A “Speak Up” culture requires a commitment to a number of important principles and functions. Employees will report misconduct when they trust the company’s system. In order to earn the “trustworthy” badge, a system has to operate fairly and in a timely manner.
One important principle for a fair internal justice program is transparency. When employees see that a system is structured fairly with defined standards and procedures, they will gain comfort. A system that defines standards and procedures can gain credibility. In operation, of course, the justice system has to resolve cases in a timely manner and treat similarly situated cases the same. Additionally, the system must be perceived as treating whistleblowers fairly.
There are two key requirements for building a transparent system.
First, the company has to establish an oversight committee, consisting of key stakeholders, to manage the internal investigation system and dispense justice by ensuring consistency in the resolution of cases. Internal investigators should not resolve a case. Their job is to determine if the allegations are substantiated. If they are, the committee should decide on the punishment.
The committee can set out factors that it weighs when deciding cases – such as length of service at the company, egregiousness of the violation, prior violations, amount of money involved (if theft or other misconduct), impact on the company’s reputation, and other factors.
Second, the company should describe its internal investigation procedures so that everyone understands what rights they have and how the internal investigation function will operate. The description of procedures should be made available to everyone on an Intranet portal and publicized so that employees understand how a complaint is handled and the steps involved in the internal investigation.
One of the key areas to describe is how the company intends to treat complainants/whistleblowers, how much information will be disclosed to the complainant/whistleblower, and what remedies the complainant/whistleblower may have during and at the end of the process.
A transparent system, however, must not cross the line and improperly intrude on employees’ privacy rights.
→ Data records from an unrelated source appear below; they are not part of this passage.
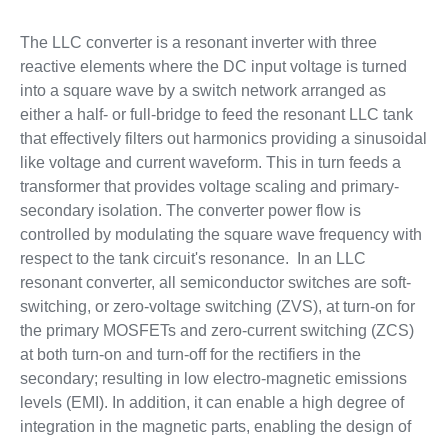
The LLC converter is a resonant inverter with three
reactive elements where the DC input voltage is turned
into a square wave by a switch network arranged as
either a half- or full-bridge to feed the resonant LLC tank
that effectively filters out harmonics providing a sinusoidal
like voltage and current waveform. This in turn feeds a
transformer that provides voltage scaling and primary-
secondary isolation. The converter power flow is
controlled by modulating the square wave frequency with
respect to the tank circuit's resonance. In an LLC
resonant converter, all semiconductor switches are soft-
switching, or zero-voltage switching (ZVS), at turn-on for
the primary MOSFETs and zero-current switching (ZCS)
at both turn-on and turn-off for the rectifiers in the
secondary; resulting in low electro-magnetic emissions
levels (EMI). In addition, it can enable a high degree of
integration in the magnetic parts, enabling the design of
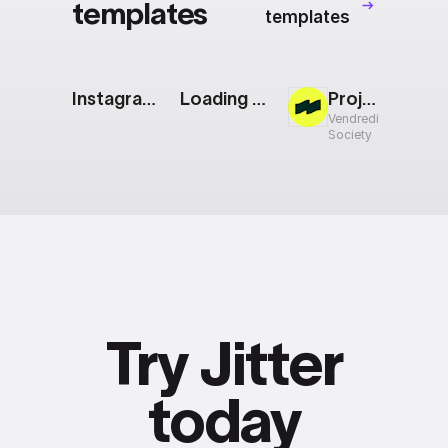
templates
templates
Instagram Story: Pastel
Loading Animation: Bars
Project Showcase
Vendredi
Society
Try Jitter
today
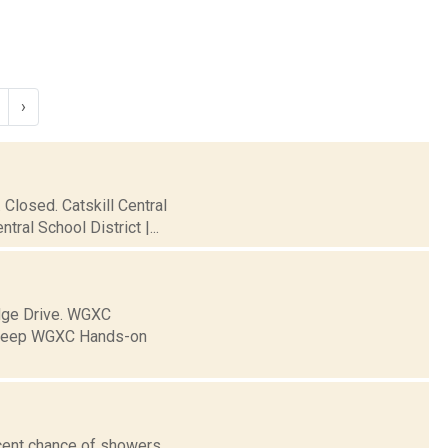
›
Closed. Catskill Central
al School District |...
dge Drive. WGXC
to keep WGXC Hands-on
cent chance of showers,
Here is where the issues can get very tricky.
One the one hand, companies may want to demonstrate they have a fair system that imposes discipline in appropriate cases by describing generally actions taken against employees. For example, the company may want to disclose that seven employees were terminated or suspended for theft of company property.
On the other hand, companies do not want to disclose information from which other employees can determine the offending employee’s identity.
A transparent system also should seek to publicize success stories – where the company heard from an employee and fixed a particular problem, especially if it improved the company’s operations. Publicizing and rewarding employees who help protect the company or promote the company can be a very effective way to give employees positive reinforcement for speaking up.